There was only one governing body authorized by the Internationsl Judo Federation for each country. In the U.S., this was the USJI and ranks had to be approved by them. A couple of decades ago, there was a major law suit contesting this situation and resulting in the Sports Act of 1978. Basically, it was determined that no one group could hold a monopoly on such decisions. Monopolies are frowned upon in democratic societies like ours unless they are a public utility and can offfer serious financial incentives to our locally elected officials.
In any case, two other organizations were recognized as rank-granting groups in judo among other administrative functions. These were the USJA and the USJF. The former was run by Phil Porter and for many years was very effective in returning to grassroots support for judo. They did a lot of good things, like define and clarify specific rank promotion requirements.
Phil was a very charasmatic leader and outstanding fund raiser. Unfortunately, his accounting methodologies, as well as a tendency to pocket funds for private use, led to a serious financial dilemma for the USJA. He also began offering a lot of high yudansha rank, first to old friends, then to friends of old friends, then it seems to anyone with an open checkbook.

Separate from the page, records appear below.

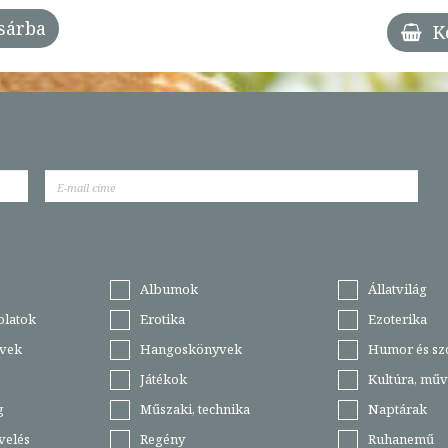
sárba
K
Albumok
Állatvilág
olatok
Erotika
Ezoterika
vek
Hangoskönyvek
Humor és sz
Játékok
Kultúra, műv
g
Műszaki, technika
Naptárak
velés
Regény
Ruhanemű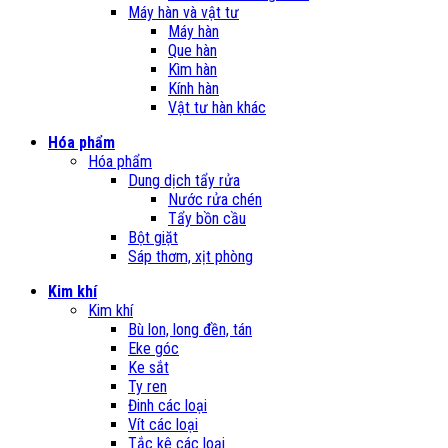
Máy hàn và vật tư
Máy hàn
Que hàn
Kìm hàn
Kính hàn
Vật tư hàn khác
Hóa phẩm
Hóa phẩm
Dung dịch tẩy rửa
Nước rửa chén
Tẩy bồn cầu
Bột giặt
Sáp thơm, xịt phòng
Kim khí
Kim khí
Bù lon, long đền, tán
Eke góc
Ke sắt
Ty ren
Đinh các loại
Vít các loại
Tắc kê các loại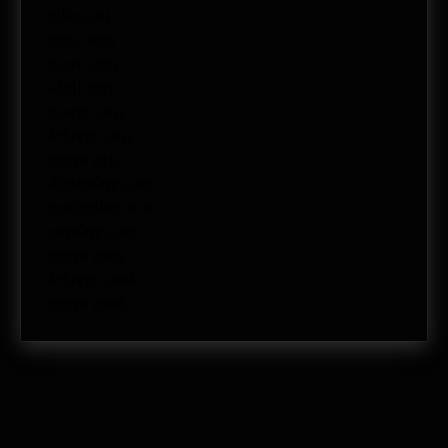
julio 2011
junio 2011
mayo 2011
abril 2011
marzo 2011
febrero 2011
enero 2011
diciembre 2010
noviembre 2010
octubre 2010
enero 2009
febrero 2008
enero 2008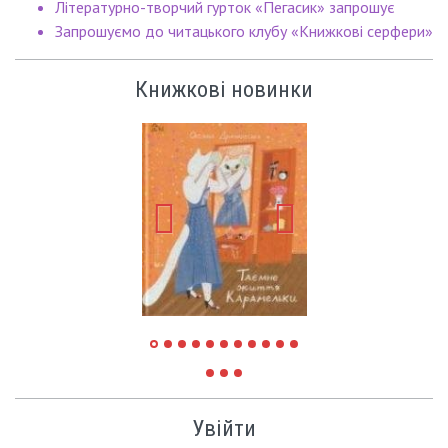
Літературно-творчий гурток «Пегасик» запрошує
Запрошуємо до читацького клубу «Книжкові серфери»
Книжкові новинки
Увійти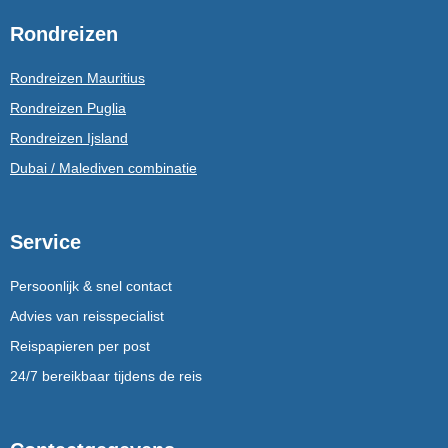
Rondreizen
Rondreizen Mauritius
Rondreizen Puglia
Rondreizen Ijsland
Dubai / Malediven combinatie
Service
Persoonlijk & snel contact
Advies van reisspecialist
Reispapieren per post
24/7 bereikbaar tijdens de reis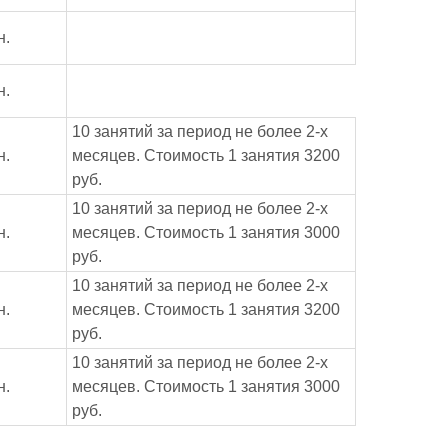
н.
н.
10 занятий за период не более 2-х
н.
месяцев. Стоимость 1 занятия 3200
руб.
10 занятий за период не более 2-х
н.
месяцев. Стоимость 1 занятия 3000
руб.
10 занятий за период не более 2-х
н.
месяцев. Стоимость 1 занятия 3200
руб.
10 занятий за период не более 2-х
н.
месяцев. Стоимость 1 занятия 3000
руб.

He also started referring to himself as "O'Sensei" and claimed the 9th dan rank status. Eventually, Phil was forced out of the USJA and formed the USMA where I understand many of the same former policies are still in practice.
Chris Guardian, what is it about him that you find to be worth a "good bullshido investigation"?
Or will this be a rehash and a bunch of posts copied and pasted from other forums that have gone over this all ready?